魔人はウォーキャスターの巨躯でさえも、すでに何機も撃破している強敵だ。
俺が遠目でバケモノを見た。
「“当たり”はこっちだったか」
俺は不運を呪いそうになりやめた。
「リドリー! ケルメスと学生に伝令頼む! 長くはもたない、騎士と従士を壁に、ケルメスと学生連中は下がれと伝えてこい! 負傷者とともに外へ出す!」
それは、賭けだ。
坑道で分散すれば、待ってましたと、他の魔人が襲ってくる可能性が高いし、魔人はそれを狙っているのだろう。
魔人は待っているんだ!
だが、もう、とどまれない。
全滅を避けて、半分を生き残らせるには、騎士と従士で固めて、もう一方から逃がすことだ。
俺は走った。
「ケルメス!」
ケルメスが『いつのまにか増えた学生たち』を使って、騎士の穴埋めをするため戦っていた。

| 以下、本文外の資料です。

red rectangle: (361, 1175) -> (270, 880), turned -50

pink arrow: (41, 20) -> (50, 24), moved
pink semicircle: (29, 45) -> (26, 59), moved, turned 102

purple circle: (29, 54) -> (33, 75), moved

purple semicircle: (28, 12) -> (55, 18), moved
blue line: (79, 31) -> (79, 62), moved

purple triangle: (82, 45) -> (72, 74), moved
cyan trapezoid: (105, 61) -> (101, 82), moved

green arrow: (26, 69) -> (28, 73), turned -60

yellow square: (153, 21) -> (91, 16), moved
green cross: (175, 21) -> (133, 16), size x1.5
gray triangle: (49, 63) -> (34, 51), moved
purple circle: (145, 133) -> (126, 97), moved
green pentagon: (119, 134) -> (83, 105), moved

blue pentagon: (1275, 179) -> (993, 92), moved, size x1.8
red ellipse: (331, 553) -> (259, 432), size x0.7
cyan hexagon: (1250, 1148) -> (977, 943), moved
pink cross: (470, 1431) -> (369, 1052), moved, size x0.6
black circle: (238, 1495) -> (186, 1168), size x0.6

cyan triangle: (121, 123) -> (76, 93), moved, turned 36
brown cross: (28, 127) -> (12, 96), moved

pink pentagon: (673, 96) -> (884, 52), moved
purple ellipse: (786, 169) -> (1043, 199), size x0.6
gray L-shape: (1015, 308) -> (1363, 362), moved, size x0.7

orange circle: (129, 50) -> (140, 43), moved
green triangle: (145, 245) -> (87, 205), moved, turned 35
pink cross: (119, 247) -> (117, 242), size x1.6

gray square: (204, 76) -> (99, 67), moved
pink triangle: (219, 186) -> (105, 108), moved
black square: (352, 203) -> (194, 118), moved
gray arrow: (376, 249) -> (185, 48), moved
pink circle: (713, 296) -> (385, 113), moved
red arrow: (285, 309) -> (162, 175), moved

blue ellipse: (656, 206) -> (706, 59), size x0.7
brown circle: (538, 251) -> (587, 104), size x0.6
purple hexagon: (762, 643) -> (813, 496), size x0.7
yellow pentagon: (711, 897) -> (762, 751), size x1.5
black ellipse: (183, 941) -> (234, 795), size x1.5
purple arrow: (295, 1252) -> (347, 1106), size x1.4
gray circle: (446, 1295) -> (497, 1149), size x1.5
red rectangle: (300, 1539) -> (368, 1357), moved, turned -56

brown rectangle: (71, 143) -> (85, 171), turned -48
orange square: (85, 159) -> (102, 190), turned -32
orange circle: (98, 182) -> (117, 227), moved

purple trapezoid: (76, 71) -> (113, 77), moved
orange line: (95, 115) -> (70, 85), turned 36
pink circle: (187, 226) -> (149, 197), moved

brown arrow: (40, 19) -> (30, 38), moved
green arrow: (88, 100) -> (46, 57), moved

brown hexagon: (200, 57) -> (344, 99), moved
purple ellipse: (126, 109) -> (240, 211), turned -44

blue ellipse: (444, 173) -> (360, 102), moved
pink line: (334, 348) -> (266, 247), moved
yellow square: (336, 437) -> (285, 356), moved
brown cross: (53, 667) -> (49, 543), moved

「伝令! 学生は下がれと! 学生は負傷者を連れて坑道の外へと退避する!」
ケルメスが血塗れのメイスを持ち、荒い息遣いで小さく頷いた。
「学生連中を下げろ!」
学生のなかに動きが明らかに違うのがいる。
ケルメスの魔人だろう。
ケルメスの魔人は学生と騎士の間に立ち、騎士を飛びこえる魔人の肉を叩き潰した。
「誰一人、置いてはいかないぞ」
スカーレット。
リューリア・レッドナイト。
ルーネ・ドラゴンジュール。
なんか、ラグナもいたか。
騎士団のイレーヌ・ヴィンケルマン。
まったく……お前らがいないと、俺は弱くて死んじまうんだぜ? 個体値強い奴ら、守ってくれよ。
なァ、マリアナ姫?
心のマリアナ姫は落ち着いた微笑みだ。
「行こうか。できることを成そうじゃん」
とはいえ先には、闇が深く続いていた。